Thrombotic diseases seriously harm the health of middle-aged and elderly people, and the number of patients suffering from thrombotic diseases is obviously increased along with the acceleration of life rhythm in recent years, so people pay more and more attention to the prevention and treatment of thrombus. Blood coagulation is an important physiological defense process of the body, but pathological thrombosis seriously harms human health. Currently, the incidence of cardiovascular and cerebrovascular thrombotic diseases is rising year by year. In order to prevent thrombosis or to arrest the development of established thrombosis, anticoagulant drugs are used. The mechanism of anti-blood coagulation is that the added substances can prevent prothrombin from forming thrombin, thereby inhibiting the conversion of fibrinogen into fibrin; the fibrinolysis mechanism is that plasminogen is activated by adding plasminogen activator to generate plasmin, and the plasmin induces fibrin to be converted into fibrin degradation products; the mechanism of anti-platelet aggregation is to reduce platelets attached to the fibrin skeleton by adding Hangzhou platelet aggregation substances.

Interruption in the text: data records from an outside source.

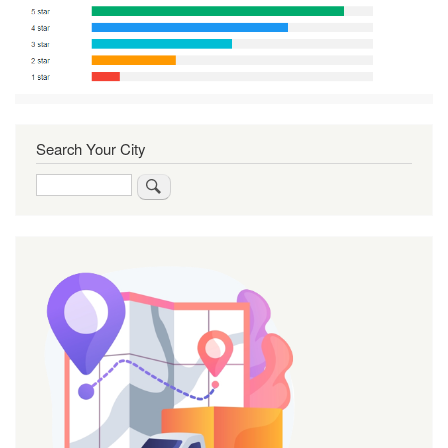
Search Your City
Search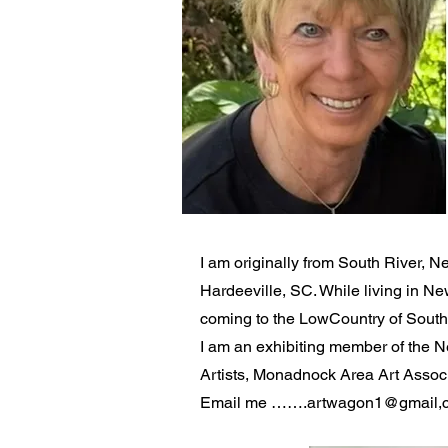
I am originally from South River, N
Hardeeville, SC. While living in N
coming to the LowCountry of South C
I am an exhibiting member of the 
Artists, Monadnock Area Art Associ
Email me …….artwagon1@gmail,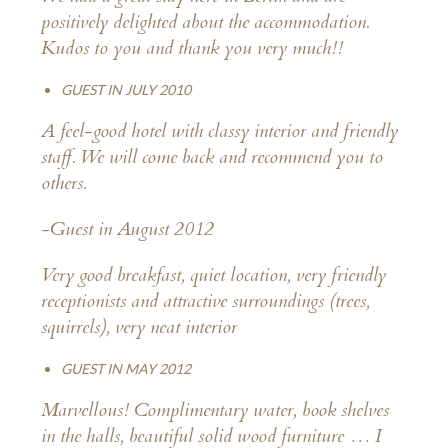
positively delighted about the accommodation.
Kudos to you and thank you very much!!
GUEST IN JULY 2010
A feel-good hotel with classy interior and friendly
staff. We will come back and recommend you to
others.
-Guest in August 2012
Very good breakfast, quiet location, very friendly
receptionists and attractive surroundings (trees,
squirrels), very neat interior
GUEST IN MAY 2012
Marvellous! Complimentary water, book shelves
in the halls, beautiful solid wood furniture … I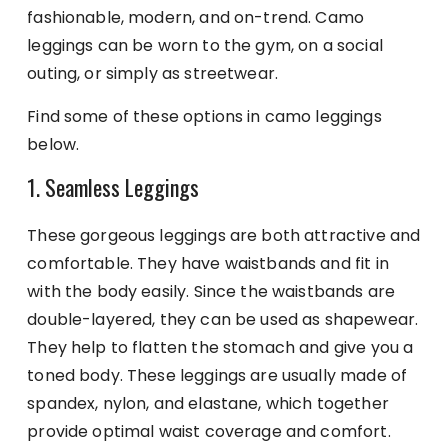
fashionable, modern, and on-trend. Camo
leggings can be worn to the gym, on a social
outing, or simply as streetwear.
Find some of these options in camo leggings
below.
1. Seamless Leggings
These gorgeous leggings are both attractive and
comfortable. They have waistbands and fit in
with the body easily. Since the waistbands are
double-layered, they can be used as shapewear.
They help to flatten the stomach and give you a
toned body. These leggings are usually made of
spandex, nylon, and elastane, which together
provide optimal waist coverage and comfort.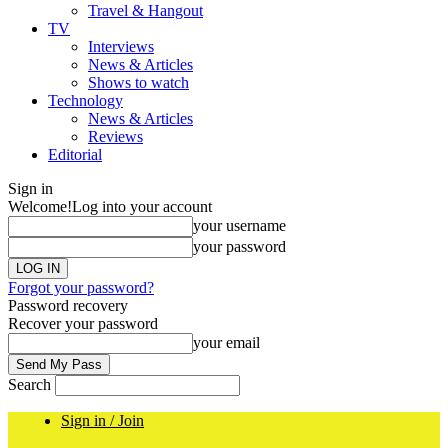
Travel & Hangout
TV
Interviews
News & Articles
Shows to watch
Technology
News & Articles
Reviews
Editorial
Sign in
Welcome!
Log into your account
your username
your password
Forgot your password?
Password recovery
Recover your password
your email
Search
Sign in / Join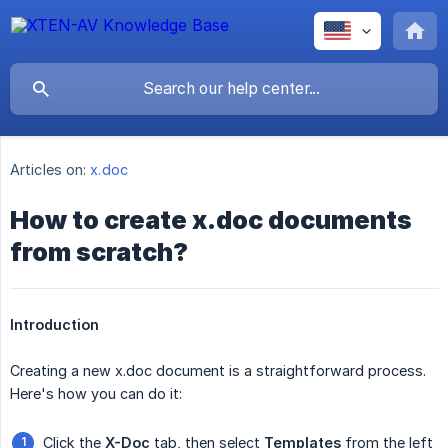
Articles on:
x.doc
How to create x.doc documents
from scratch?
Introduction
Creating a new x.doc document is a straightforward process.
Here's how you can do it:
Click the
X-Doc
tab, then select
Templates
from the left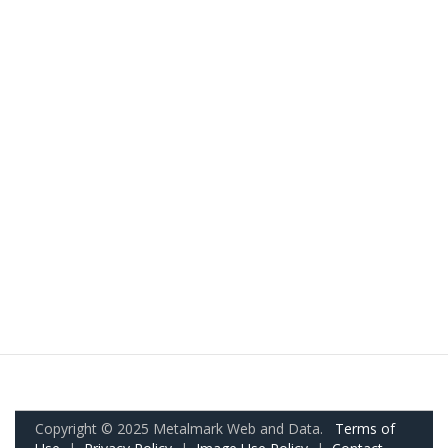
Copyright © 2025 Metalmark Web and Data.
Terms of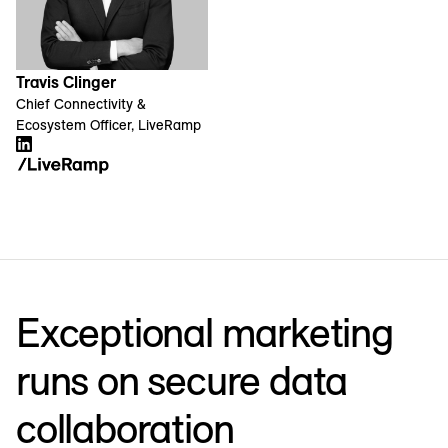
Travis Clinger
Chief Connectivity &
Ecosystem Officer, LiveRamp
Exceptional marketing
runs on secure data
collaboration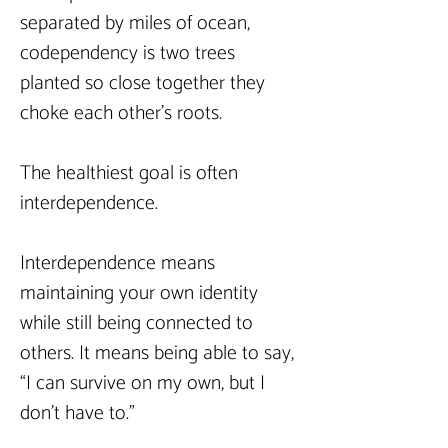
separated by miles of ocean, 
codependency is two trees 
planted so close together they 
choke each other’s roots.
The healthiest goal is often 
interdependence.
Interdependence means 
maintaining your own identity 
while still being connected to 
others. It means being able to say, 
“I can survive on my own, but I 
don’t have to.”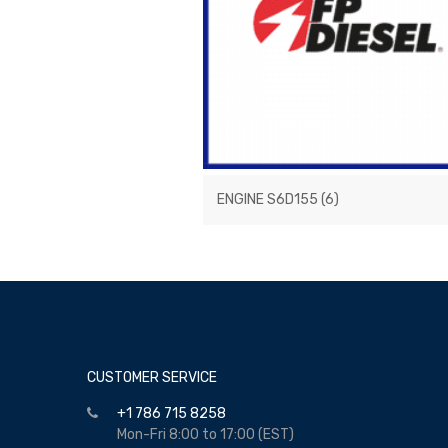
ENGINE S6D155
(6)
CUSTOMER SERVICE
+1 786 715 8258
Mon-Fri 8:00 to 17:00 (EST)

Anticoagulants generally block the coagulation process by inhibiting certain key coagulation factors (such as tissue factor, factor X, and thrombin) in the coagulation process. Clinical anticoagulant drugs mostly surround the inhibition of thrombin and other coagulation factors to achieve an anticoagulant effect.
The twenty-first century is the century of oceans, which are the main raw material base for future foods, medicines and health products. The ocean is developed, and the full utilization of ocean resources is an important direction for the technological development at present. Mussels as a marine resource have high protein content, health care and disease prevention, and have high dietotherapy and medicinal effects. Due to the characteristics of strong adaptability, high yield and the like, the artificial propagation is easy to realize in large quantities. Not only has high protein content, but also has amino acid pattern more close to the requirement of human body. The polypeptide with various activities can be released by enzymolysis.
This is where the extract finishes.